Problem to work on:
All lines below containing "Policy" are to be listed.

Source material:
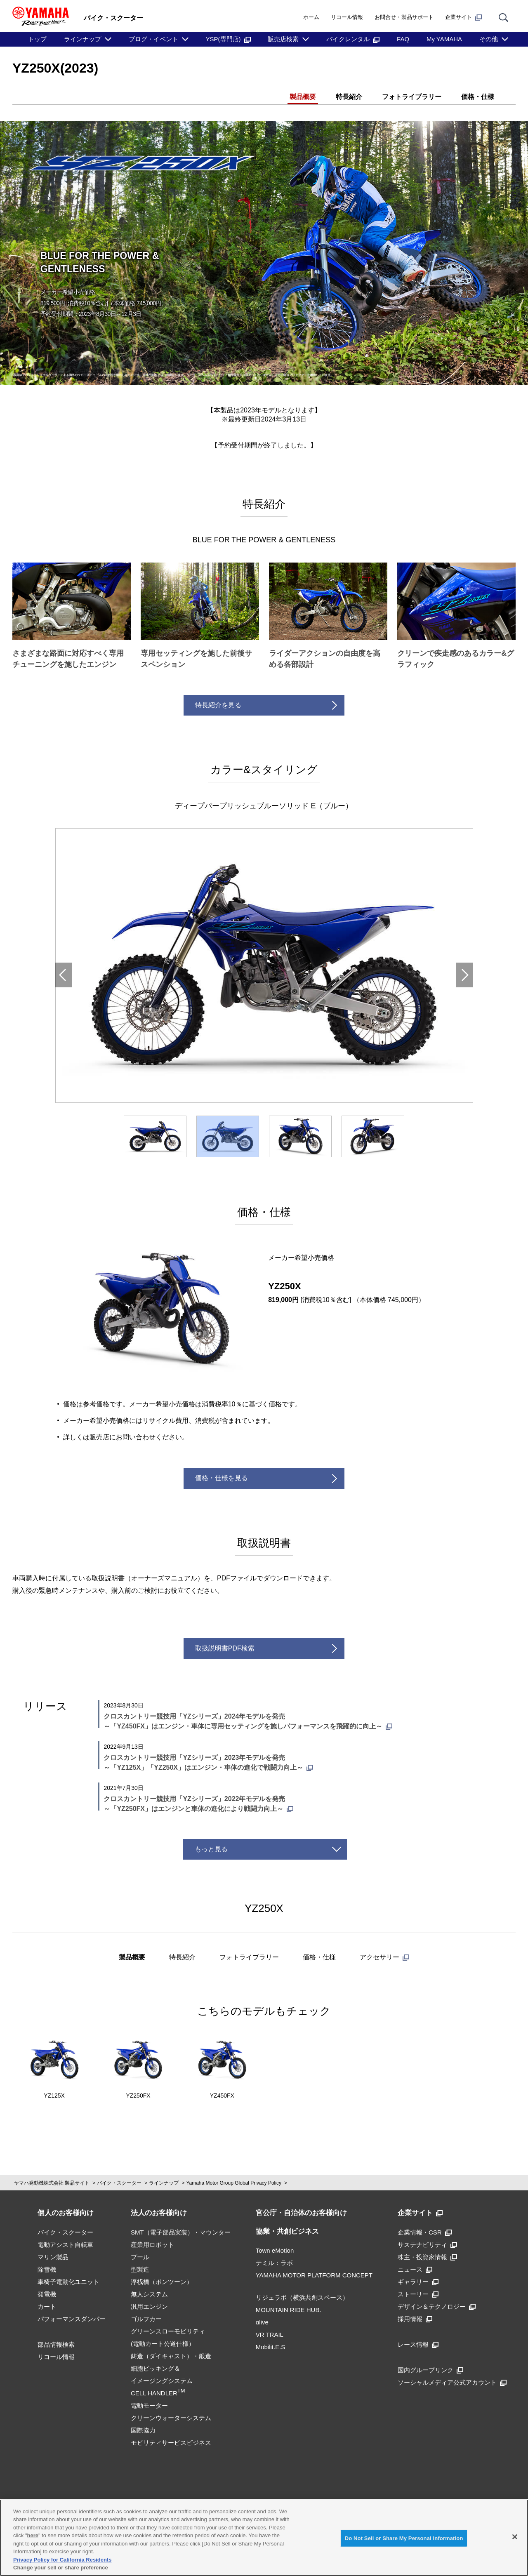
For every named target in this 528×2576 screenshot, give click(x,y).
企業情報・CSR (425, 2232)
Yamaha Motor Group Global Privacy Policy (233, 2183)
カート (47, 2306)
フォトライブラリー (411, 96)
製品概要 (303, 96)
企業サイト (463, 17)
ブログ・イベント (153, 38)
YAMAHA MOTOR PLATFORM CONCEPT (314, 2275)
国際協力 (143, 2430)
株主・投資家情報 (427, 2256)
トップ (37, 38)
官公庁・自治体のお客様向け (301, 2213)
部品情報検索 (56, 2344)
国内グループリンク (430, 2369)
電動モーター (149, 2405)
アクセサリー (384, 1957)
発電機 (47, 2294)
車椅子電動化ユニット (68, 2281)
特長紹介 (349, 96)
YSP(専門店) (228, 38)
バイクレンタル (353, 38)
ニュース (415, 2269)
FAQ (403, 38)
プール (140, 2256)
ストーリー (418, 2294)
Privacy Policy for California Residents (62, 2560)
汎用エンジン (149, 2306)
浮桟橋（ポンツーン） (162, 2281)
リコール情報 (347, 17)
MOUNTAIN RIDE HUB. (288, 2309)
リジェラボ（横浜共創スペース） (302, 2297)
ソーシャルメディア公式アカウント (452, 2382)
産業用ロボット (152, 2244)
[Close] (515, 2537)
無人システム (149, 2294)
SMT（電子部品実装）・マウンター (181, 2232)
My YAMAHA (444, 38)
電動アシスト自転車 (65, 2244)
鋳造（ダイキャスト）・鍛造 (171, 2355)
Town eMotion (275, 2250)
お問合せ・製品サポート (404, 17)
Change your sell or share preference (60, 2567)
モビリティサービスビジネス (171, 2442)
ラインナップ (82, 38)
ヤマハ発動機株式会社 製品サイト (52, 2183)
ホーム (311, 17)
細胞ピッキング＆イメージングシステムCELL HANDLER (162, 2381)
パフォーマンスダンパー (72, 2318)
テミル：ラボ (274, 2262)
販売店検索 (283, 38)
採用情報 (415, 2318)
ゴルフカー (146, 2318)
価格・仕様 (477, 96)
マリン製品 (53, 2256)
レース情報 (418, 2344)
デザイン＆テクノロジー (437, 2306)
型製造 (140, 2269)
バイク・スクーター (119, 2183)
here (32, 2535)
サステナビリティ (427, 2244)
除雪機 (47, 2269)
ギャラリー (418, 2281)
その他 (488, 38)
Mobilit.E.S (270, 2346)
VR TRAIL (269, 2334)
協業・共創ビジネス (287, 2231)
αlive (262, 2322)
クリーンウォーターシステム (171, 2417)
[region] (264, 2537)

Answer to this task:
Yamaha Motor Group Global Privacy Policy (233, 2183)
Privacy Policy for California Residents (62, 2560)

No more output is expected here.